How to Track a Songbird From Alaska to Peru

Published: August 28, 2023

For an olive-sided flycatcher, migration could be a marathon. Some of the soot-colored songbirds journey greater than 15,000 miles a 12 months, winging their means from South America to Alaska after which again once more. It’s a dizzyingly lengthy journey for a chook that weighs simply over an oz.

“Alaska populations of olive-sided flycatchers are just on this razor-thin margin of what’s biologically possible,” stated Julie Hagelin, a wildlife analysis biologist on the Alaska Department of Fish and Game and a senior analysis scientist on the University of Alaska Fairbanks.

To survive the lengthy journey, the birds want protected locations to relaxation and refuel. But the areas of those “little utopias” had been a thriller, Dr. Hagelin stated. So in 2013, she and her colleagues got down to unravel it by monitoring the birds. They hoped that figuring out the essential stopover websites may present clues about why olive-sided flycatcher populations had been declining and what may be wanted to save lots of them, together with the place consultants ought to goal their conservation efforts.

The analysis proved to be tougher than they’d bargained for. Olive-sided flycatchers typically breed in buggy bogs. They perch on the tops of timber. And they’re elusive, sparse on the panorama and tough to catch. “After the first year of struggling with this project, it became really, really clear why nobody in their right mind would want to try and study this bird,” Dr. Hagelin stated.

Here’s what it took for scientists to get the information:

Olive-sided flycatchers might be extremely delicate to incursions into their territory, so the scientists lured the birds with faux avian rivals. They purchased wood chook decoys on eBay, after which painted white patches on the flanks to duplicate the flash of white feathers that males typically present once they’re agitated. “It’s kind of a long distance signal of ‘Keep away’ or ‘This is my spot,’” Dr. Hagelin stated.

The researchers connected the decoys to small timber or tied them to massive sticks that had been positioned upright within the smooth floor. They strung up nice mist nests and performed flycatcher calls from audio system hidden within the bushes beneath the decoy. The scientists hoped that if an actual flycatcher was within the space, it might fly on the wood interloper and wind up of their nets. Some birds did simply that, responding rapidly to the decoy. But typically it may take hours to catch only one flycatcher. “Maybe two, if we were lucky,” Dr. Hagelin stated.
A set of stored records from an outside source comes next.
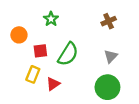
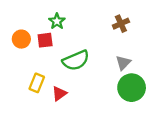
red square: (40, 51) -> (45, 40), moved
green semicircle: (68, 54) -> (76, 60), turned 35
green circle: (107, 87) -> (132, 88), moved

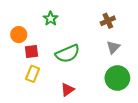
red square: (45, 40) -> (31, 52), moved
gray triangle: (123, 63) -> (113, 47), moved
red triangle: (59, 94) -> (68, 90), moved

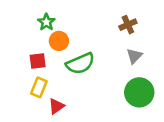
green star: (51, 19) -> (46, 22), moved
orange circle: (19, 35) -> (59, 41), moved
red triangle: (68, 90) -> (56, 106), moved

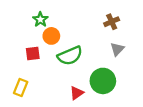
yellow rectangle: (39, 87) -> (21, 87), moved
green circle: (139, 92) -> (103, 81), moved
red triangle: (56, 106) -> (77, 93), moved

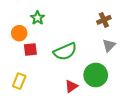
orange circle: (51, 36) -> (19, 33), moved

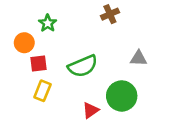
brown cross: (104, 20) -> (110, 14), moved
gray triangle: (109, 45) -> (139, 58), turned 48
yellow rectangle: (19, 81) -> (42, 91), moved

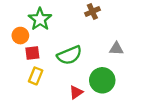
green star: (48, 23) -> (40, 19), size x1.5

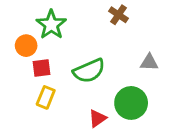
brown cross: (92, 12) -> (118, 15), turned -32

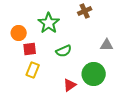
brown cross: (118, 15) -> (85, 11), turned 32
green star: (51, 25) -> (49, 23), moved
green semicircle: (89, 71) -> (64, 51), size x0.7

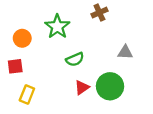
red square: (30, 49) -> (15, 66), moved
yellow rectangle: (33, 70) -> (27, 94), moved
red triangle: (70, 85) -> (82, 87), moved

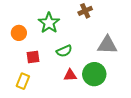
gray triangle: (125, 52) -> (107, 45), size x1.5
red square: (15, 66) -> (33, 57), moved
red triangle: (82, 87) -> (70, 75), turned 32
The researchers used clear plastic twine — designed for making beaded jewellery — to trend tiny flycatcher harnesses, every bearing a geolocator tag. Once they’d a chook in hand, they slipped the loops of the harness over its legs, positioning the tag in opposition to its decrease again.
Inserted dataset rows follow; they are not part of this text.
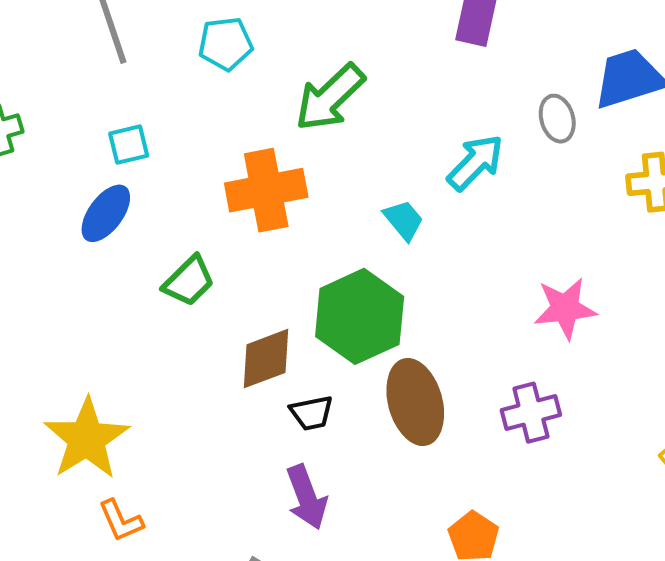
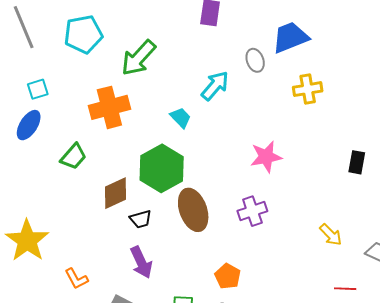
cyan pentagon: (225, 44) -> (83, 34), size x1.4
orange L-shape: (121, 521) -> (76, 279), moved

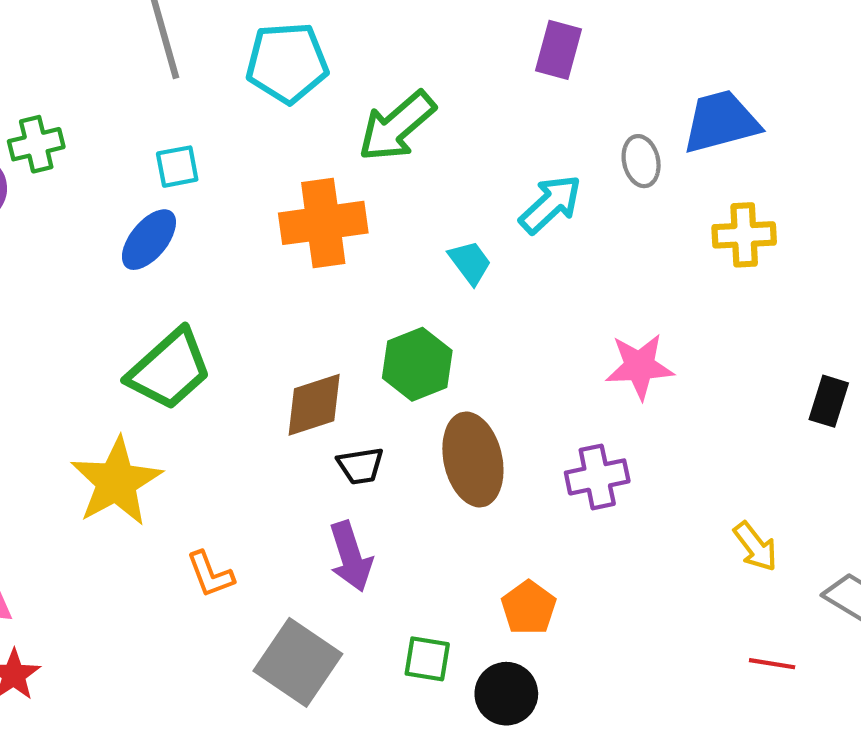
green trapezoid: (73, 157) -> (169, 369), moved, size x1.5
green hexagon: (162, 168) -> (417, 364), size x0.7

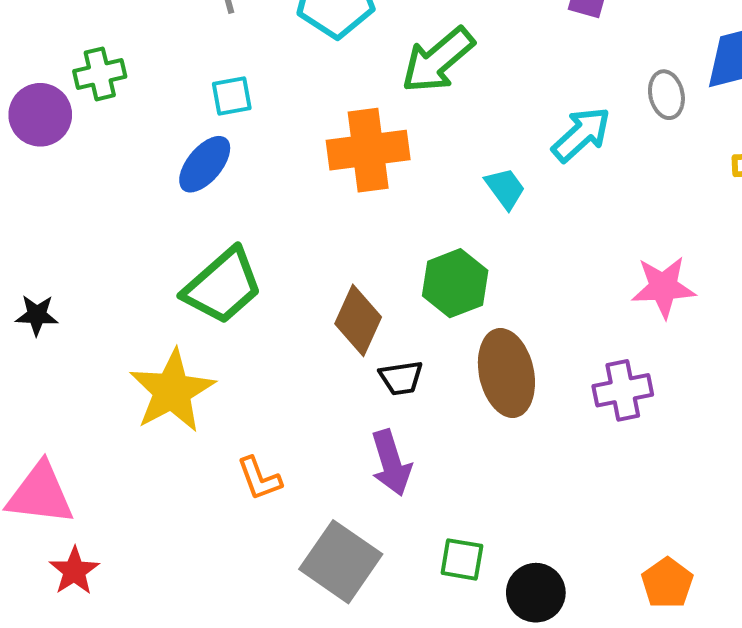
brown diamond: (314, 405) -> (358, 320), turned -48
orange pentagon: (529, 608) -> (667, 583), moved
When the birds flew south for the winter, the geolocator tags repeatedly recorded the sunshine ranges and the time, permitting the scientists to estimate every chook’s approximate latitude and longitude. In later years of the research, they transitioned to utilizing GPS tags, which might present extra exact location knowledge.
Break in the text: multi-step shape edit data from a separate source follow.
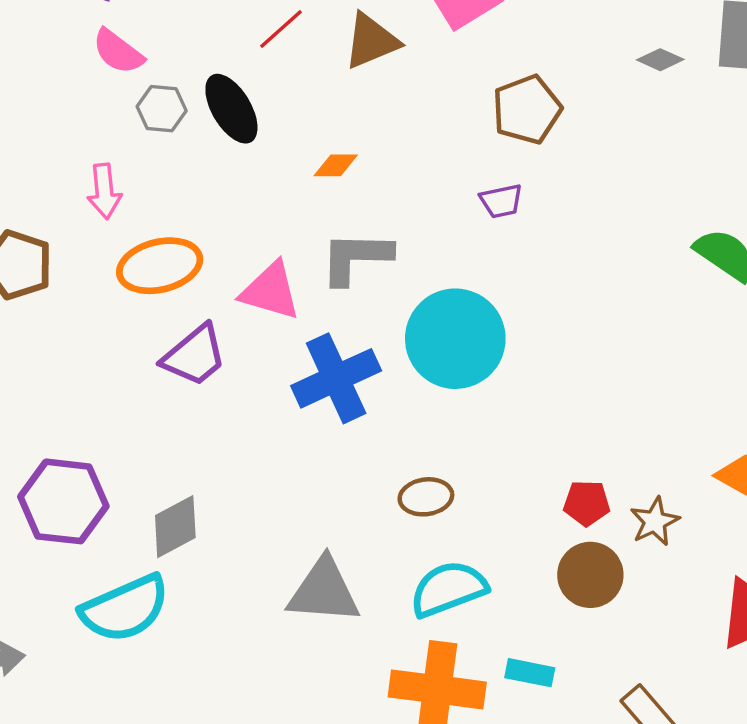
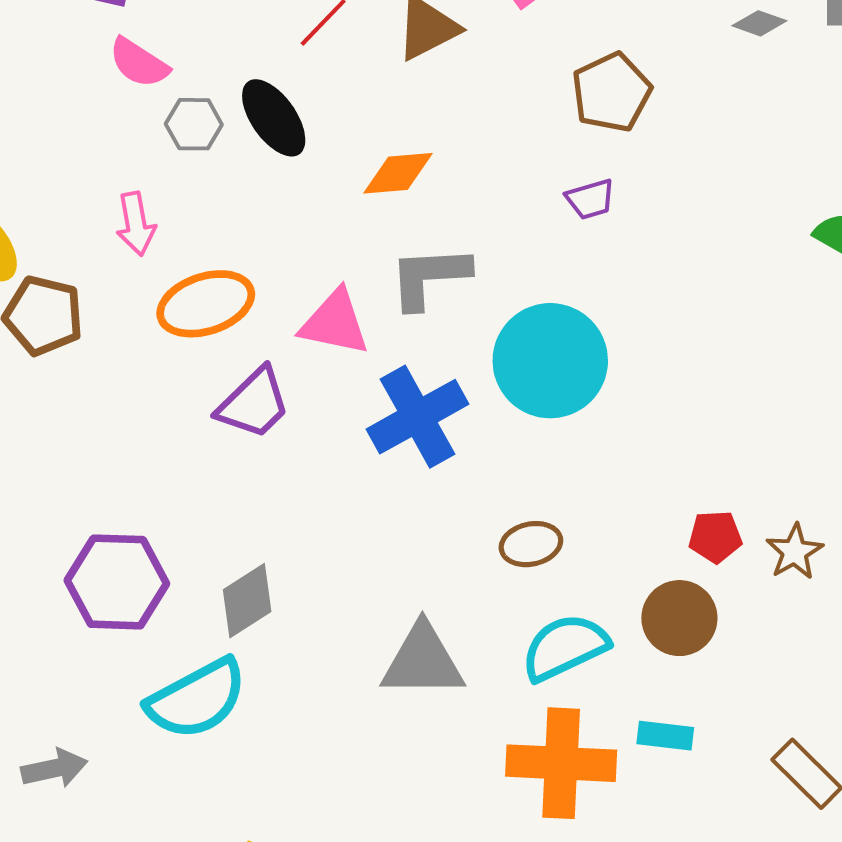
orange diamond: (336, 165) -> (398, 173), size x1.4
brown circle: (590, 575) -> (679, 618), moved

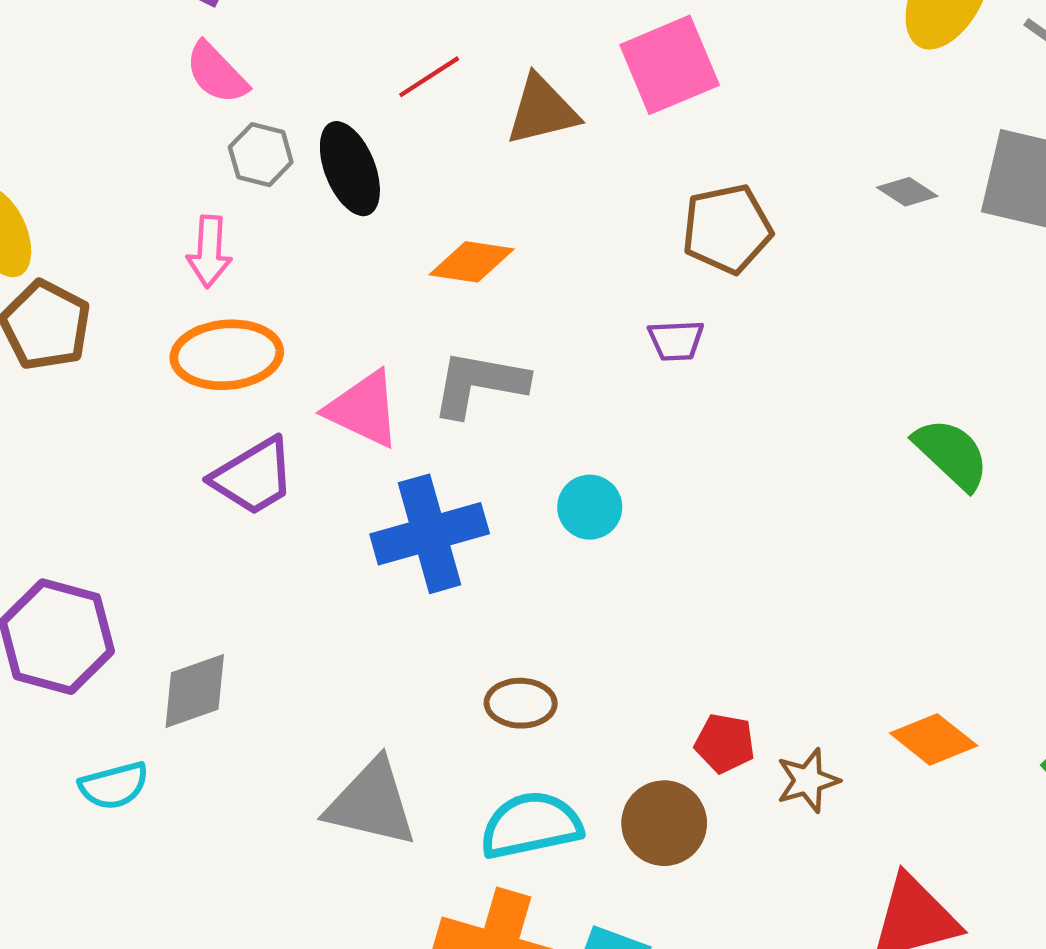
pink arrow: (136, 224) -> (209, 251), moved
cyan circle: (550, 361) -> (590, 507), size x0.5
cyan semicircle: (197, 699) -> (114, 786), size x0.6

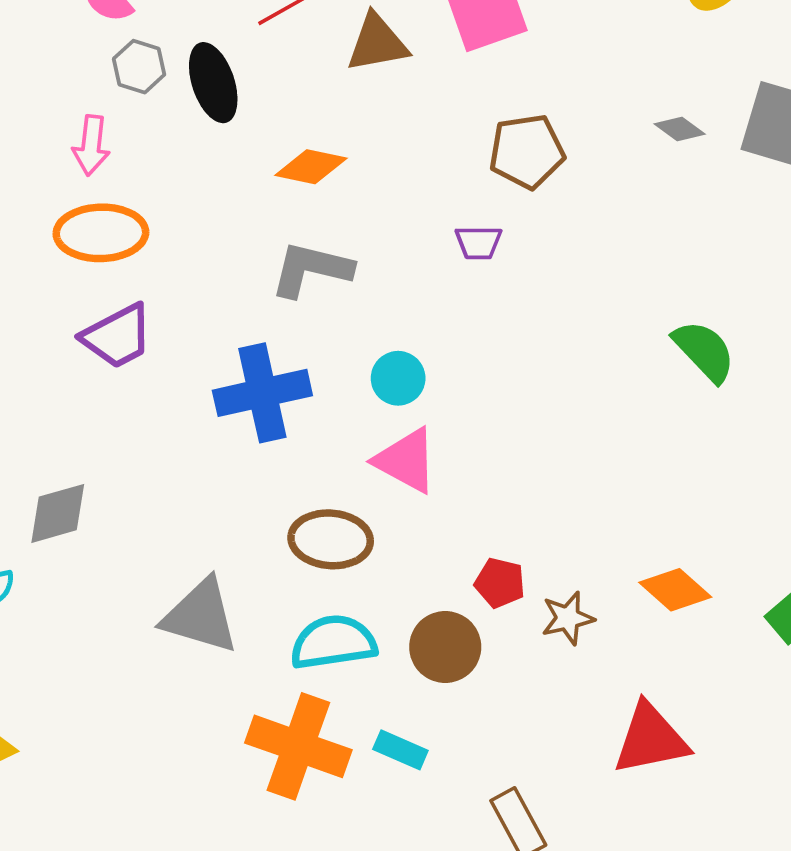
pink triangle: (363, 409) -> (406, 461), moved
brown ellipse: (521, 703) -> (331, 539), size x1.4

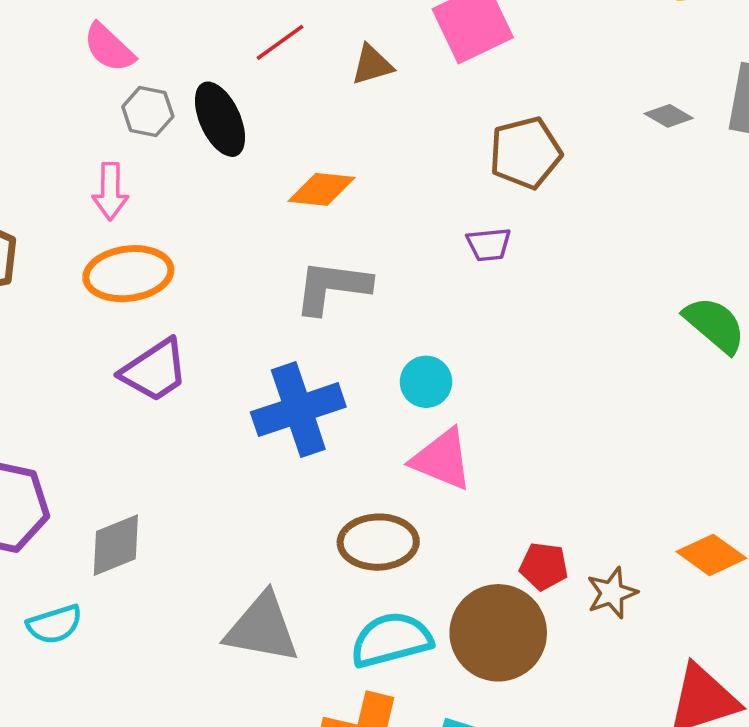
brown triangle: (377, 43) -> (372, 65), size x0.7
brown circle: (445, 647) -> (498, 633), size x1.4

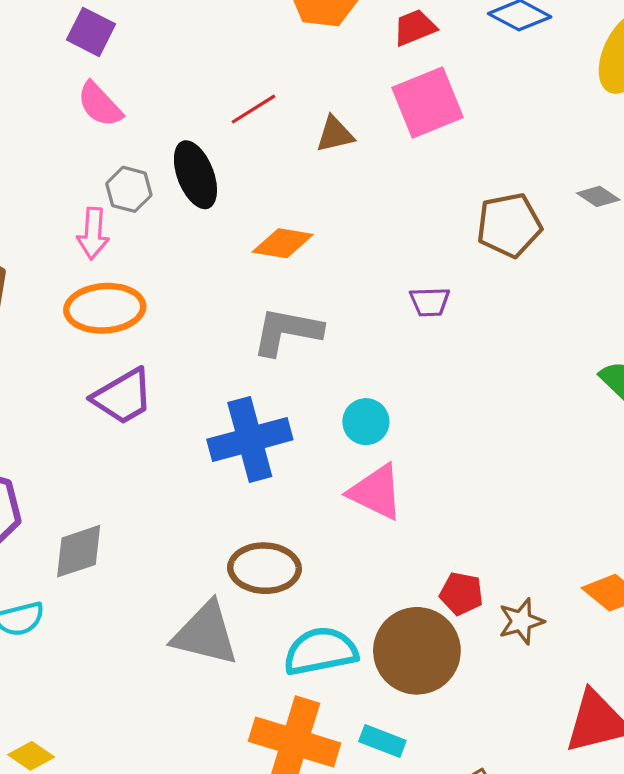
gray hexagon: (148, 112) -> (129, 189), moved
brown pentagon: (525, 153) -> (509, 225), moved
brown ellipse: (378, 542) -> (264, 568), moved

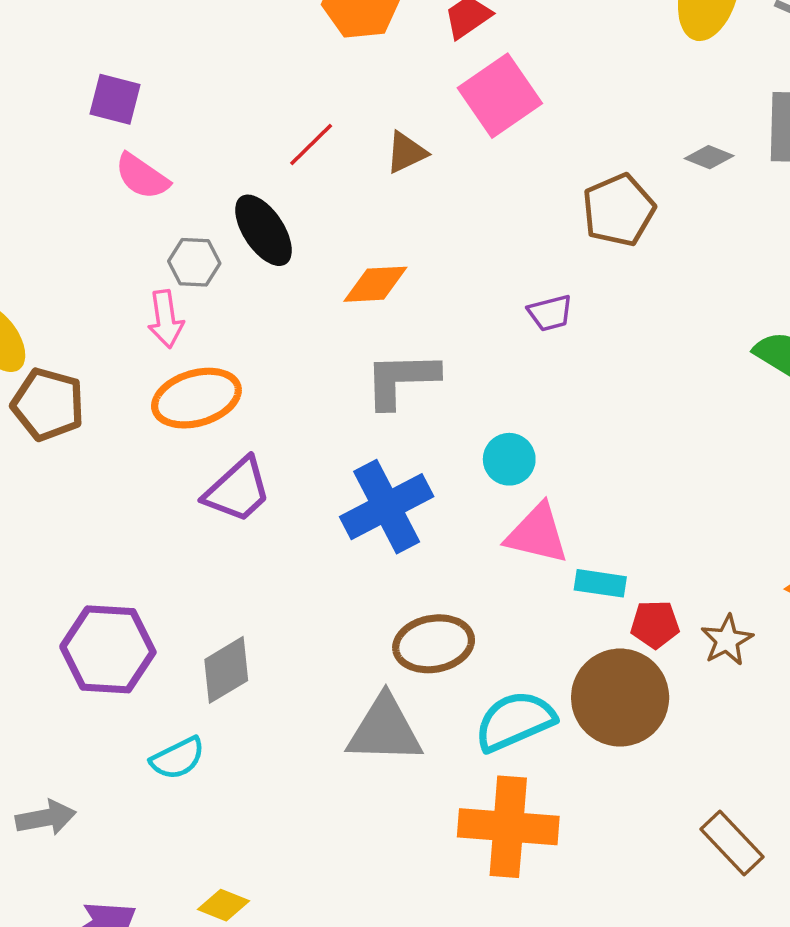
cyan rectangle: (382, 741) -> (600, 583), moved

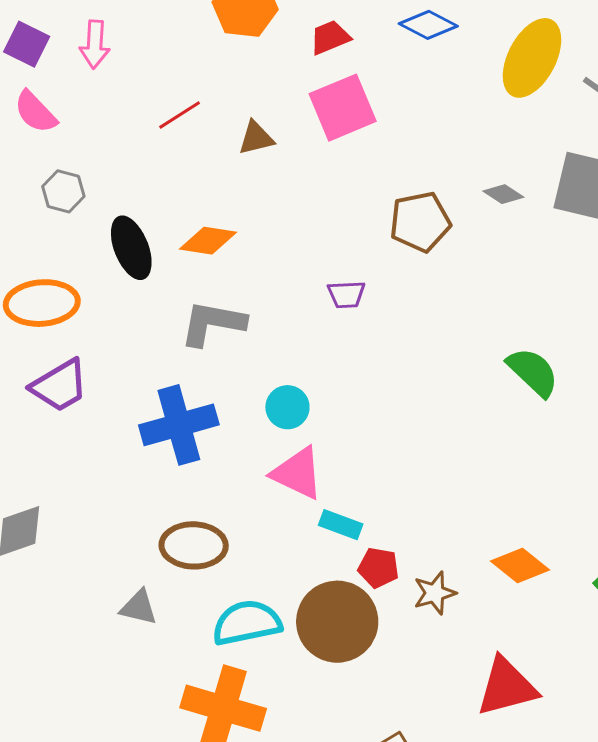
black ellipse: (264, 230) -> (131, 248), moved
pink arrow: (166, 319) -> (95, 44), moved
gray triangle: (385, 730) -> (139, 607), size x0.6

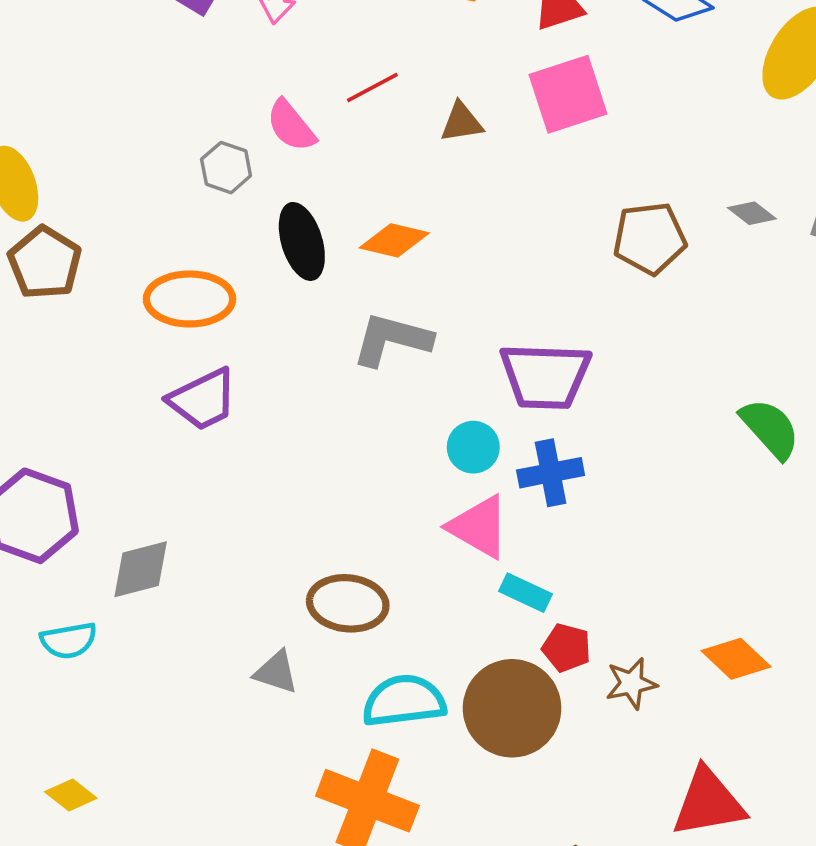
pink semicircle: (35, 112) -> (291, 126), moved
purple trapezoid: (346, 294) -> (545, 376), moved, size x2.0
blue cross: (179, 425) -> (551, 473), moved, size x0.7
To obtain the information, the researchers needed to recapture the identical birds the following summer season. “Recovering this information added to my gray hairs,” Dr. Hagelin stated. The second time round, the birds had been warier and fewer attentive to the scientists’ trickery, so the researchers spent hours watching flycatcher nests.

“You can start to see patterns like locations or directions that the birds tend to exit or enter the nest and how they’re moving through the trees,” Dr. Hagelin stated. “So you can put a net in the way and hope you’ll catch them that way.”

Over the course of the five-year research, the researchers managed to deploy 95 tags. They recovered 17 geolocator tags however simply 5 GPS tags — and three of the GPS tags failed, offering no knowledge in any respect for causes the scientists nonetheless don’t perceive. “That was really devastating,” Dr. Hagelin stated.

“But all was not lost,” she added. The geolocator knowledge pointed to 13 vital stopover websites, from Washington to southern Peru, plus three primary wintering areas in South America, the researchers reported in 2021. Tagging expertise has improved, so scientists with an urge for food for flycatcher catching may now deal with gathering extra detailed knowledge on these areas. “Am I the person to do it?” Dr. Hagelin stated. “Maybe if I had the funding.”